Format if you choose to give specific permissions:
GRANT [type of permission] ON [database name].[table name] TO ‘[username]’@'localhost’;
Revoke any permissions which might have been given to a user for a specific database:
REVOKE [type of permission] ON [database name].[table name] FROM ‘[username]’@‘localhost’;
Removing a database for whatever reason you need to:
DROP DATABASE [IF EXISTS]* new_database;
If at any time you change a setting related to users or databases, make sure to flush for new changes:
FLUSH PRIVILEGES;
It's fairly easy to add tables and individual data but is not the scope of this entry.
+ [IF EXISTS] will avoid an error relating to said functions already existing.
Remote Access
In order to allow remote access to a MySQL server, you'll need to allow MySQL to bind to a public address.
You'll need to visit /etc/mysql/mysql.conf.d/mysqld.cnf (MySQL 5.7+) and look for the following in the file:
[mysqld]
pid-file = /var/run/mysqld/mysqld.pid
socket = /var/run/mysqld/mysqld.sock
datadir = /var/lib/mysql
log-error = /var/log/mysql/error.log
# By default we only accept connections from localhost
# bind-address = 127.0.0.1
# Disabling symbolic-links is recommended to prevent assorted security risks
symbolic-links=0
Simply comment out bind-address = 127.0.0.1 and restart MySQL.
WARNING! WARNING! WARNING! A reminder to myself really, but always make sure to secure your MySQL installation with the following commands:
mysql_install_db
mysql_secure_installation
The first one will clean up the structure of all the MySQL databases and their tables. The second one will ask you a series of questions which will secure your MySQL instance.

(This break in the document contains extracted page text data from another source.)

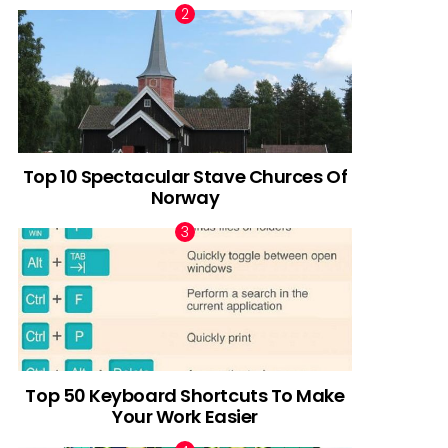
Top 10 Spectacular Stave Churces Of
Norway
Top 50 Keyboard Shortcuts To Make
Your Work Easier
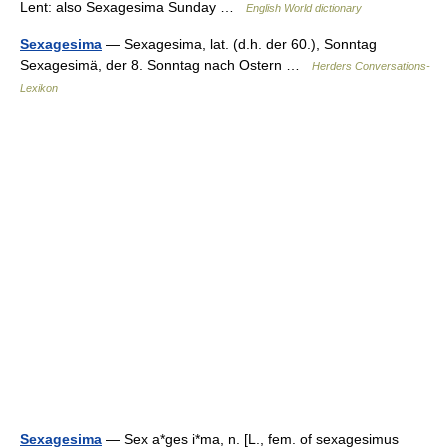
Lent: also Sexagesima Sunday …
English World dictionary
Sexagesima
— Sexagesima, lat. (d.h. der 60.), Sonntag
Sexagesimä, der 8. Sonntag nach Ostern …
Herders Conversations-
Lexikon
Sexagesima
— Sex a*ges i*ma, n. [L., fem. of sexagesimus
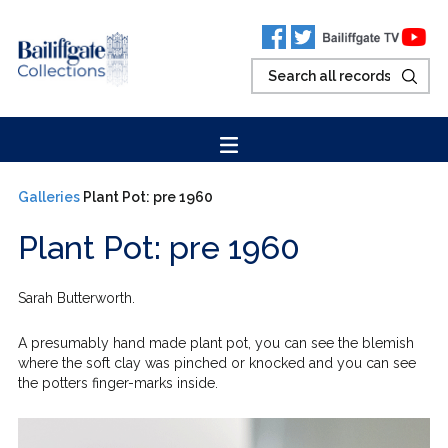
Galleries
Plant Pot: pre 1960
Plant Pot: pre 1960
Sarah Butterworth.
A presumably hand made plant pot, you can see the blemish
where the soft clay was pinched or knocked and you can see
the potters finger-marks inside.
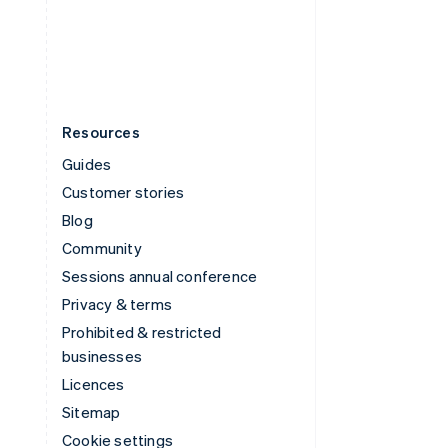
United States
English
Español
简体中文
Resources
Guides
Customer stories
Blog
Community
Sessions annual conference
Privacy & terms
Prohibited & restricted
businesses
Licences
Sitemap
Cookie settings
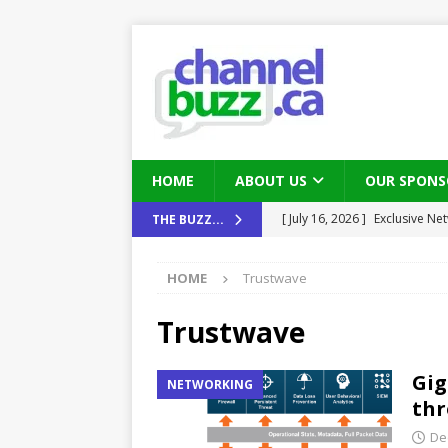
HOME
ABOUT US
OUR SPONS
[ July 16, 2026 ]
Exclusive Net
THE BUZZ...
Canada and what Ignition me
[ August 6, 2026 ]
Chris Fabe
HOME
Trustwave
THE CHANNEL
Trustwave
[ July 22, 2026 ]
Michelle Bia
partners
IN THE CHANNEL
Gig
NETWORKING
[ July 21, 2026 ]
Mark Sutor on
thr
IN THE CHANNEL
De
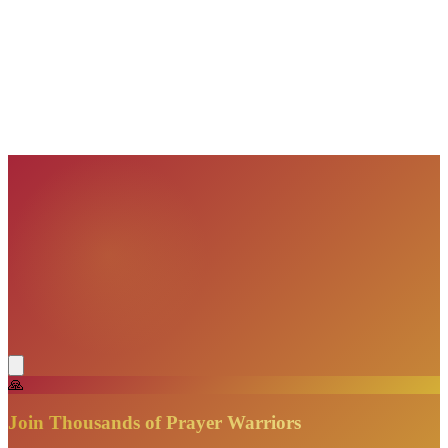
VisionBooks
2D
2Davids
VisionBooks
2D
2Davids
VisionBooks
2D
2Davids
VisionBooks
2D
2Davids
VisionBooks
2D
2Davids
VisionBooks
2D
2Davids
🙏
Join Thousands of Prayer Warriors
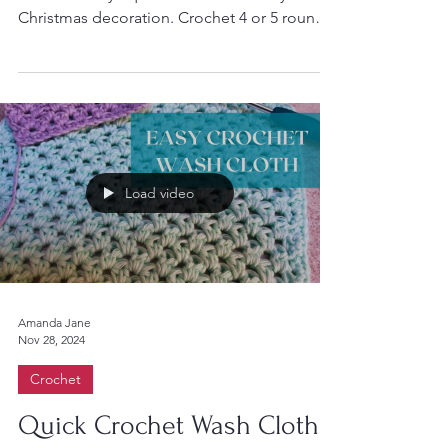
Christmas decoration for your tree or mantel
Turn a Granny Square into a scandi-style
Christmas decoration. Crochet 4 or 5 rounds
of a...
Load video
Amanda Jane
Nov 28, 2024
Crochet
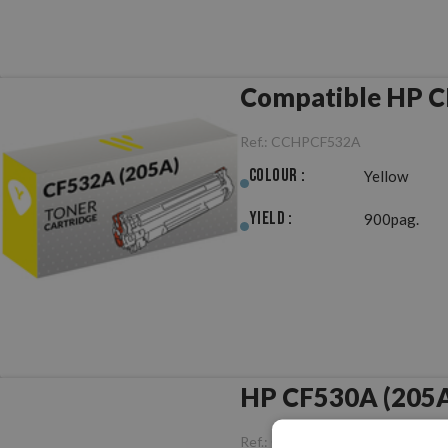
Compatible HP C
Ref.:
CCHPCF532A
Colour :
Yellow
Yield :
900pag.
HP CF530A (205A)
Ref.:
ORHPCF530A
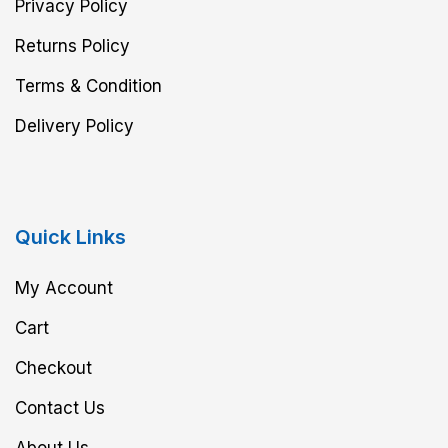
Privacy Policy
Returns Policy
Terms & Condition
Delivery Policy
Quick Links
My Account
Cart
Checkout
Contact Us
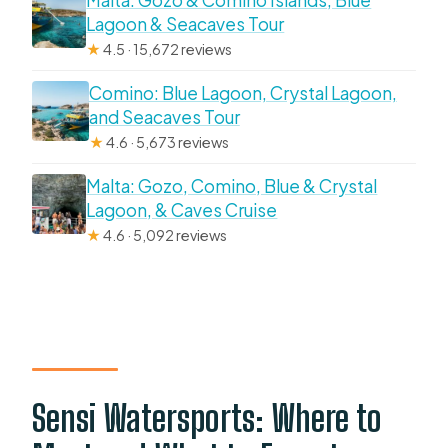
Malta: Gozo & Comino Islands, Blue
Lagoon & Seacaves Tour
★
4.5 · 15,672 reviews
Comino: Blue Lagoon, Crystal Lagoon,
and Seacaves Tour
★
4.6 · 5,673 reviews
Malta: Gozo, Comino, Blue & Crystal
Lagoon, & Caves Cruise
★
4.6 · 5,092 reviews
Sensi Watersports: Where to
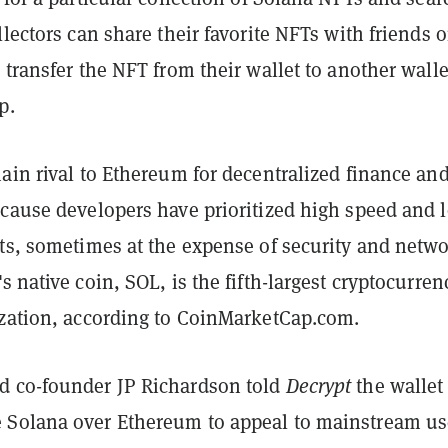
llectors can share their favorite NFTs with friends 
 transfer the NFT from their wallet to another walle
p.
ain rival to Ethereum for decentralized finance an
ecause developers have prioritized high speed and 
sts, sometimes at the expense of security and netw
s native coin, SOL, is the fifth-largest cryptocurren
ization, according to CoinMarketCap.com.
 co-founder JP Richardson told
Decrypt
the wallet
Solana over Ethereum to appeal to mainstream us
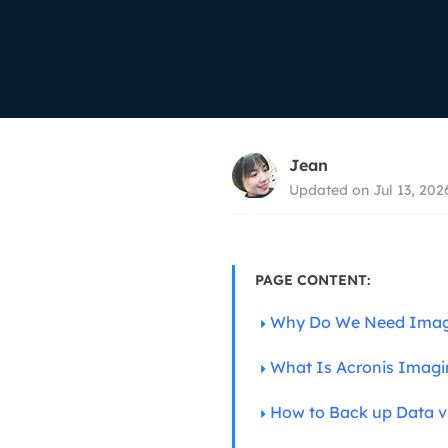
More Rec
D
E
E
E
Jean
E
Updated on Jul 13, 202
O
M
M
PAGE CONTENT:
Why Do We Need Imag
What Is Acronis Imagi
How to Back up Data v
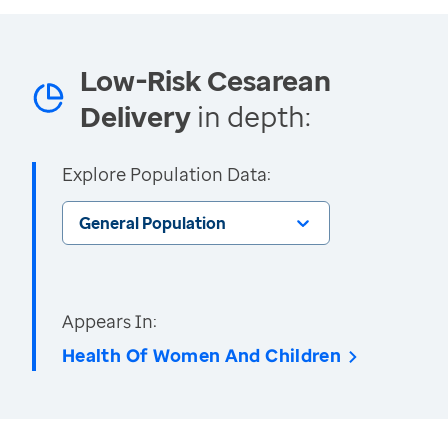
Low-Risk Cesarean
Delivery
in depth:
Explore Population Data:
General Population
Appears In:
Health Of Women And Children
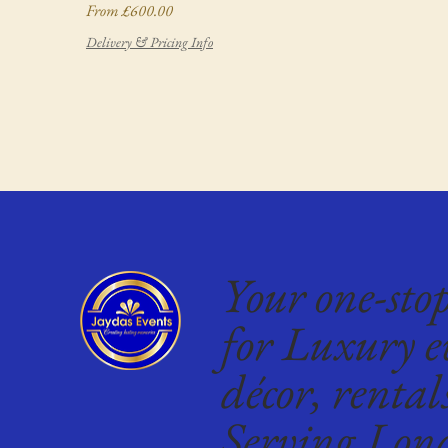
Sale Price
From
£600.00
Delivery & Pricing Info
Your one-sto
for Luxury e
décor, rental
Serving Lon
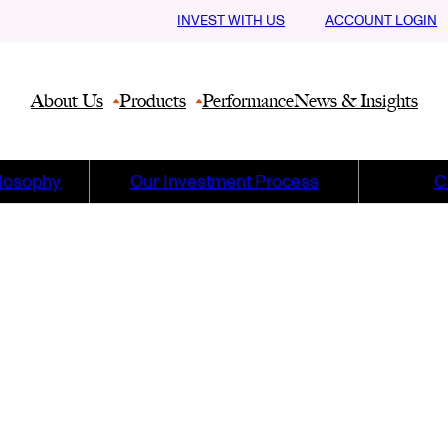
INVEST WITH US
ACCOUNT LOGIN
About Us
Products
Performance
News & Insights
ilosophy
Our Investment Process
C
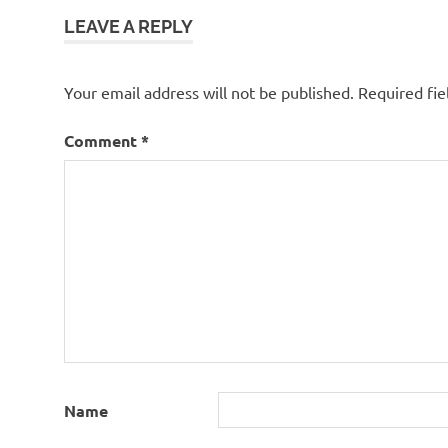
LEAVE A REPLY
Your email address will not be published.
Required fi
Comment
*
Name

If you do plan on giving access to some MySQL databases, the commands above still apply, but with a minor change:
GRANT [type of permission] ON [database name].[table name] TO ‘[username]’@‘192.168.1.254’;
Change 192.168.1.254 to reflect the remote IP you're wanting to connect from. To revoke access from this remote connection would follow the same template as above (see REVOKE).
If one wants to be super secure, you could whitelist only certain IP addresses to communicate over the firewall for the specific public MySQL port (3306), change the port all together, etc. However, it is not in the scope of this entry.